As half-term dawned and my other half sodded off on a perfectly-timed five-day business trip, I resolved to be a better mother. I necked a couple of diazepam the Sunday night, so I would feel suitably rested and zoned-out when embarking on the week ahead.
Then, I actually engaged with my four children in a variety of meaningful activities across the first two and a half days of the week – swimming, making shit, watching French films on TV, cooking actual meals, talking to my teenager about penises.
But Wednesday afternoon, as I walked back from the park with my brood and dreamed of gin-and-tonic, I encountered Competitive Mum, who is forever striving to be my nemesis.

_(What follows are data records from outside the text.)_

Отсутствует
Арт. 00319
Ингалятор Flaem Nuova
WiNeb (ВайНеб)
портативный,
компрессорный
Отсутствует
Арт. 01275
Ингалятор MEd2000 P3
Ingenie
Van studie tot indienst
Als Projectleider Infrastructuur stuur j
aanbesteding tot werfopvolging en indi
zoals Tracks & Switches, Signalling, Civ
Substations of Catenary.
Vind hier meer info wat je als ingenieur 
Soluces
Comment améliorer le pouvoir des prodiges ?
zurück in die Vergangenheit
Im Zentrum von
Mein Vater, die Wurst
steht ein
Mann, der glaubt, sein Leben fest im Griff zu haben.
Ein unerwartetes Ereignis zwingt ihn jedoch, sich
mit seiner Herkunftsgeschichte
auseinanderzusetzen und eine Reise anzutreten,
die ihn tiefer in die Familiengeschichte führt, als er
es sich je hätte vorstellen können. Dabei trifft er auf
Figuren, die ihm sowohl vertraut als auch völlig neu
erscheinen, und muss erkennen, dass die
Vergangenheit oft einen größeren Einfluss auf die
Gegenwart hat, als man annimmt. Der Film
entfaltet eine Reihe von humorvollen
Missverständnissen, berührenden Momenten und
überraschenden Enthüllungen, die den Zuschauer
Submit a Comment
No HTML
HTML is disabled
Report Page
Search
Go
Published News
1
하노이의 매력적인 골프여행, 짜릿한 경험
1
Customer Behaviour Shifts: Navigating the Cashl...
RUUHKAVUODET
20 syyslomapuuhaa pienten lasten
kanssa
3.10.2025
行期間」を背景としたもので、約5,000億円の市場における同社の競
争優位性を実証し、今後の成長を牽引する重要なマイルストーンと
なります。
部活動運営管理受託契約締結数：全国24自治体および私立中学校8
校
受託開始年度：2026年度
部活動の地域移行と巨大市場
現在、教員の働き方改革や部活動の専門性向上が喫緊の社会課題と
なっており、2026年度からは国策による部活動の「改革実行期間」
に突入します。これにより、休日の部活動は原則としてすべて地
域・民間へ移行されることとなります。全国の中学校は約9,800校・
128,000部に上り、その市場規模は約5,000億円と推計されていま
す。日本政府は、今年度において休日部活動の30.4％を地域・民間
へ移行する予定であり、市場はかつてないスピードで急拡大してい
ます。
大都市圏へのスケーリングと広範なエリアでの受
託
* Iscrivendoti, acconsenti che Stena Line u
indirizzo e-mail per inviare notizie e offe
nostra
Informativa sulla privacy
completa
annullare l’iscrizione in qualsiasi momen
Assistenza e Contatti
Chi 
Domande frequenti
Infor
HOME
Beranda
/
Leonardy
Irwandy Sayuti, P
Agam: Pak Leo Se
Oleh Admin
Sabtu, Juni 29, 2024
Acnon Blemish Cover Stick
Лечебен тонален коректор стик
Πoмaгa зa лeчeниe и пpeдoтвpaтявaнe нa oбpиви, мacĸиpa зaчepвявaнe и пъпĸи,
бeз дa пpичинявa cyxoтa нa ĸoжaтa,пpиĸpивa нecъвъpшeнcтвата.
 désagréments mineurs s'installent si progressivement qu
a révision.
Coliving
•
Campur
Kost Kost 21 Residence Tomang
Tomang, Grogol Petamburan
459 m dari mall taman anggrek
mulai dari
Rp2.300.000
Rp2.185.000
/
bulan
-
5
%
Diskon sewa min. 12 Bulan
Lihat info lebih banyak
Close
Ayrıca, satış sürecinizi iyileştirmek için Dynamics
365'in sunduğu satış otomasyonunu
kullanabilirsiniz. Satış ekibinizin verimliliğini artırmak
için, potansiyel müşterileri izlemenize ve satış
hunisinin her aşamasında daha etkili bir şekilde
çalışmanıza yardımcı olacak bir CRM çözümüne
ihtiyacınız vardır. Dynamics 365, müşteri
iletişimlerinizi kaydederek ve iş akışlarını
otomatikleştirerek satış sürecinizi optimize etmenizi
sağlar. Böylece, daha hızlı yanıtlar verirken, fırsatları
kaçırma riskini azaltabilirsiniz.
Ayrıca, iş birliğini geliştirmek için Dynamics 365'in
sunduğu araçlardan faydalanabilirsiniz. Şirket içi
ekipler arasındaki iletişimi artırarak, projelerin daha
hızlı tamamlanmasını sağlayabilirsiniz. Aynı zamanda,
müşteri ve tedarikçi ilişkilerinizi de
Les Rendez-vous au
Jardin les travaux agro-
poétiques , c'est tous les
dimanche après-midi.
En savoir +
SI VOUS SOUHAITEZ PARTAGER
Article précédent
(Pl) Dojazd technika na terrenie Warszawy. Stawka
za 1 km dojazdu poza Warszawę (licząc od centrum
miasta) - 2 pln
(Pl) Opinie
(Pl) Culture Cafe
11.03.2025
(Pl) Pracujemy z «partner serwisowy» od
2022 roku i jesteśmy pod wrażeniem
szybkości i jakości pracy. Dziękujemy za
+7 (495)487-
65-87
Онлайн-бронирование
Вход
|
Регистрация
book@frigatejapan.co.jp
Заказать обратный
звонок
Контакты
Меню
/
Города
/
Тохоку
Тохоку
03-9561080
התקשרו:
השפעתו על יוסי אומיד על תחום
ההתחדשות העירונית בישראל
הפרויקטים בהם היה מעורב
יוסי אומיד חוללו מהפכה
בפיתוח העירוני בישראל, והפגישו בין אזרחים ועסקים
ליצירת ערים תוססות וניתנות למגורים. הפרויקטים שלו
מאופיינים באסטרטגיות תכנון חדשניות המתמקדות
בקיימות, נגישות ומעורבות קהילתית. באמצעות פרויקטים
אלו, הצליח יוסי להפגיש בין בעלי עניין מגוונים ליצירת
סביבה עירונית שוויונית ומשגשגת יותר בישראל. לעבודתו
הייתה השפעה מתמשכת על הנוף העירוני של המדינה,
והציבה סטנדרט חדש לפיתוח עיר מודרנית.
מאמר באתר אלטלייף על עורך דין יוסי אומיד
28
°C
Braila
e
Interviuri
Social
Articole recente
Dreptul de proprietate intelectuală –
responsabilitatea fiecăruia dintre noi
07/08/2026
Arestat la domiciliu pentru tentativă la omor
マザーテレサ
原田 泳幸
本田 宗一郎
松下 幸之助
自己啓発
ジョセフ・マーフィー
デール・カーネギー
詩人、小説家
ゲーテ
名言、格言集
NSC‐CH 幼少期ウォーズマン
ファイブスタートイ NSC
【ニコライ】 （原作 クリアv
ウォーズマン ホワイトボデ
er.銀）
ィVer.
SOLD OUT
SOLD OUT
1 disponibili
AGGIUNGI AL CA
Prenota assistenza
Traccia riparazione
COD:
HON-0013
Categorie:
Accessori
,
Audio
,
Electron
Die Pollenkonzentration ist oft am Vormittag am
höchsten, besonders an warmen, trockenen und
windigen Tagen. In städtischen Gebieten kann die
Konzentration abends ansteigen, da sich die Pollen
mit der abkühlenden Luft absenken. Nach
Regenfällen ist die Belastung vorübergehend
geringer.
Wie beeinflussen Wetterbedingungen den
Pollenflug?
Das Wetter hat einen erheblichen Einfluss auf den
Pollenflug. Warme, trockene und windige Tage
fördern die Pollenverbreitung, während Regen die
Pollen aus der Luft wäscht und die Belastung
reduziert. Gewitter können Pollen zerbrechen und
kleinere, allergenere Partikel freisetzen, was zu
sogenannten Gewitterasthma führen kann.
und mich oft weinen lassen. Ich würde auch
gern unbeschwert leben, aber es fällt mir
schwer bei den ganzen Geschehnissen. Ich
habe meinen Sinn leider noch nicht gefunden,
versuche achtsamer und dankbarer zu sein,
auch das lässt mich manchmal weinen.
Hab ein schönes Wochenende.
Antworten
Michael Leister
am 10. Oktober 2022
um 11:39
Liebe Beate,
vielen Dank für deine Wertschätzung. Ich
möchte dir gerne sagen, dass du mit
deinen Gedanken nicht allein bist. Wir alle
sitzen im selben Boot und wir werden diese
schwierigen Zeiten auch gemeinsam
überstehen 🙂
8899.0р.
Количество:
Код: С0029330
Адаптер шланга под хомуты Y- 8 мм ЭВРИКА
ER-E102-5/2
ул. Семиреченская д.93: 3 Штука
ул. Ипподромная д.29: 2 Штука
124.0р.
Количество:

Saccharine-sweet, she asked: “How’s your Halloween party preps going? Need a hand?”
“She’s not done anything yet,” intoned my increasingly moody and judgemental teen.
Ah, yes. As I had stumbled through my neighbourhood in the near-dawn of a Tuesday morning, returning home from my fresher-land rampage, I had (literally) bumped into Competitive Mum, who was heading out on a dawn jog (hi-vis tabard on, “It’s the only time I can find to exercise”).
“What are you doing for Halloween?” She’d asked me. I mean, is this is a question you ask someone returning home, on a late September sunrise, wearing dark glasses and an inflatable flamingo?
“Want to come to our Halloween rave?” She’d mewed.
Halloween rave, indeed. She couldn’t rave her way out of a cardboard box.
So, I’d promptly announced we’d be holding our own celebration. Bitch invited herself to that. I forgot all about it and now – here we were – two days from the event with no invitees, no decorations, no sweets, no homebaked-and-Instagrammable food and no sodding pumpkins.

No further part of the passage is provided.